◆ What you will do
Retype exactly what appears below from the line containing "15 opgaver · 2 sider" down to the line containing "Лента сигнальная", keeping both end lines. Do not include pictures.

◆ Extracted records
····················
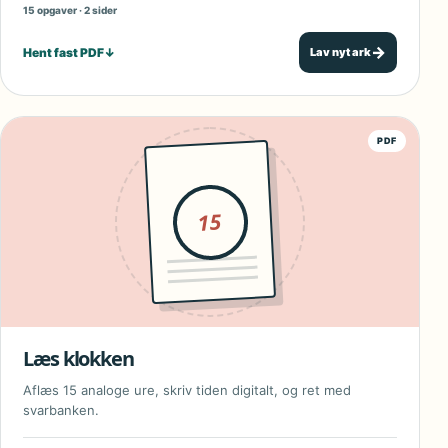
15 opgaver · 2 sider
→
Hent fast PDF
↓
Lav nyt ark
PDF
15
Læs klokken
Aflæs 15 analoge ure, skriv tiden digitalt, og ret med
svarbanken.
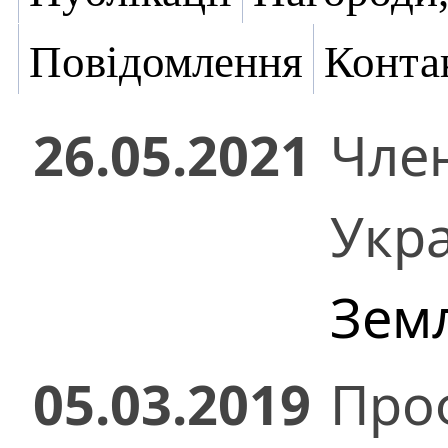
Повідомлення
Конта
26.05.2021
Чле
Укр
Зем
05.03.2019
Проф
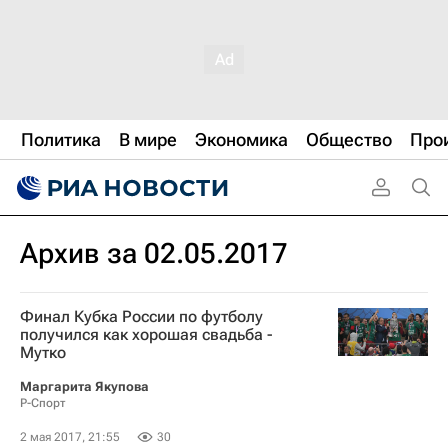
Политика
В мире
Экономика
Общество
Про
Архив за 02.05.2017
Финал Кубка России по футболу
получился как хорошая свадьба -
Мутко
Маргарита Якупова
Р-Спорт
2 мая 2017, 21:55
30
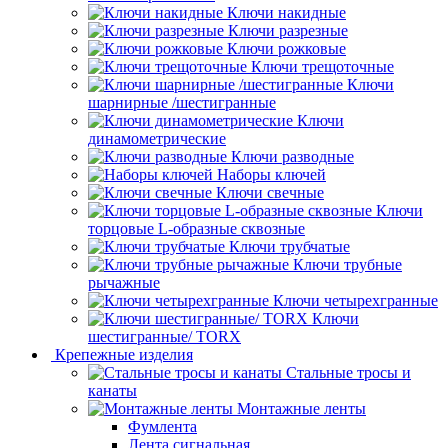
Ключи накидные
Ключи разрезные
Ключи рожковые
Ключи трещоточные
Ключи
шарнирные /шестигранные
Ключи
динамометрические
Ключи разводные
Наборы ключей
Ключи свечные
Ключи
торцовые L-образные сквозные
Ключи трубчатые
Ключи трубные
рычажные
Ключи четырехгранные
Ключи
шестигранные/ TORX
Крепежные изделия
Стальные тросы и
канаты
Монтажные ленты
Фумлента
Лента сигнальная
····················
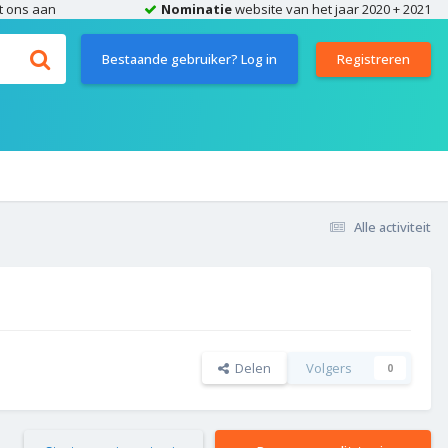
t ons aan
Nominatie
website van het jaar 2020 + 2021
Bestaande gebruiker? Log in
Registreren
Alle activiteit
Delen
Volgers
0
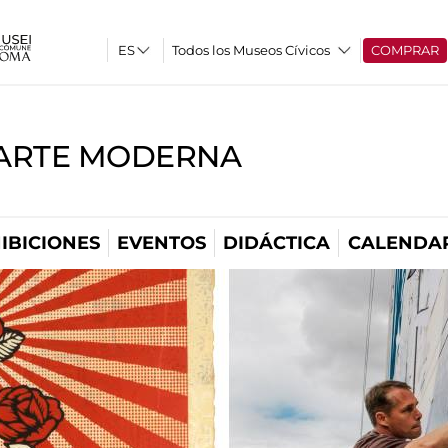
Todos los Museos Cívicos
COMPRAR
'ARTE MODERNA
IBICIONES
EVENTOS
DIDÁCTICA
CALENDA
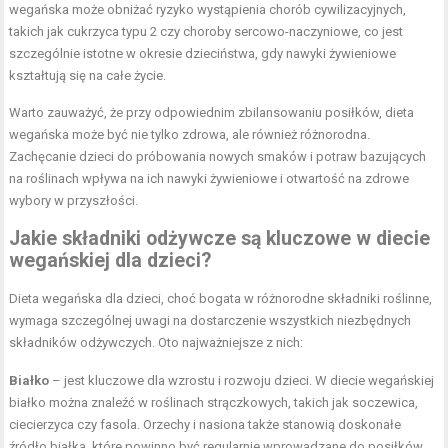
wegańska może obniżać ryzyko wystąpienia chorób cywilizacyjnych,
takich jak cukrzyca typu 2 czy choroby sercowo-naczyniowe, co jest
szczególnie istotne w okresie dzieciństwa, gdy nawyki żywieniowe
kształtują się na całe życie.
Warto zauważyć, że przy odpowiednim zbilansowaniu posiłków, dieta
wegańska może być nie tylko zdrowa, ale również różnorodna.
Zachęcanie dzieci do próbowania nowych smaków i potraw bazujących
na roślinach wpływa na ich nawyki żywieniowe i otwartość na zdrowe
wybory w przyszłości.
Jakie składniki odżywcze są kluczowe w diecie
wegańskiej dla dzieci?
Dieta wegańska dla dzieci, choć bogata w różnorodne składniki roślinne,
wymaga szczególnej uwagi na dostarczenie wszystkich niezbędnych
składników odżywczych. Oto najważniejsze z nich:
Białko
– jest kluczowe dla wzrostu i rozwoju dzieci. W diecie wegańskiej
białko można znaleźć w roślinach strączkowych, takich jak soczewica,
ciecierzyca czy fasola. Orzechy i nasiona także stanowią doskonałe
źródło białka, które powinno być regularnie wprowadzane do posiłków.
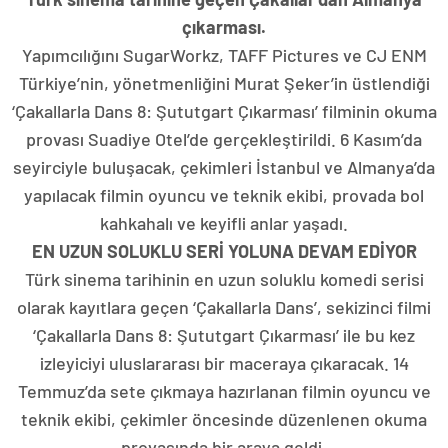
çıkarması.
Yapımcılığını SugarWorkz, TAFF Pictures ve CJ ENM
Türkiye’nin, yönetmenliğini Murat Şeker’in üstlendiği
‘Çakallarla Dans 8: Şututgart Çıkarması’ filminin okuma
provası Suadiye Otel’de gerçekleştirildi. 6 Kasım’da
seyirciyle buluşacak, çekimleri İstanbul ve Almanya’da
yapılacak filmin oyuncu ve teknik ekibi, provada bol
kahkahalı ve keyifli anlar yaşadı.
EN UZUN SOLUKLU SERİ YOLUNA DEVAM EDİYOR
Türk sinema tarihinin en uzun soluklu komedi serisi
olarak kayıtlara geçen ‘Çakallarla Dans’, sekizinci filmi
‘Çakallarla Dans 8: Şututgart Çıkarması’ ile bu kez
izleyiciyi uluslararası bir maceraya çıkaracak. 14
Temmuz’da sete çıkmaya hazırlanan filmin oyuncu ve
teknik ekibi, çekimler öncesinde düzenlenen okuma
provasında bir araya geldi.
····················
◆ Expected answer
15 opgaver · 2 sider
→
Hent fast PDF
↓
Lav nyt ark
PDF
15
Læs klokken
Aflæs 15 analoge ure, skriv tiden digitalt, og ret med
svarbanken.
Повідомлення
Конта
26.05.2021
Чле
Укр
Зем
05.03.2019
Проф
Политика
В мире
Экономика
Общество
Про
Архив за 02.05.2017
Финал Кубка России по футболу
получился как хорошая свадьба -
Мутко
Маргарита Якупова
Р-Спорт
2 мая 2017, 21:55
30
Ключи накидные
Ключи разрезные
Ключи рожковые
Ключи трещоточные
Ключи
шарнирные /шестигранные
Ключи
динамометрические
Ключи разводные
Наборы ключей
Ключи свечные
Ключи
торцовые L-образные сквозные
Ключи трубчатые
Ключи трубные
рычажные
Ключи четырехгранные
Ключи
шестигранные/ TORX
Крепежные изделия
Стальные тросы и
канаты
Монтажные ленты
Фумлента
Лента сигнальная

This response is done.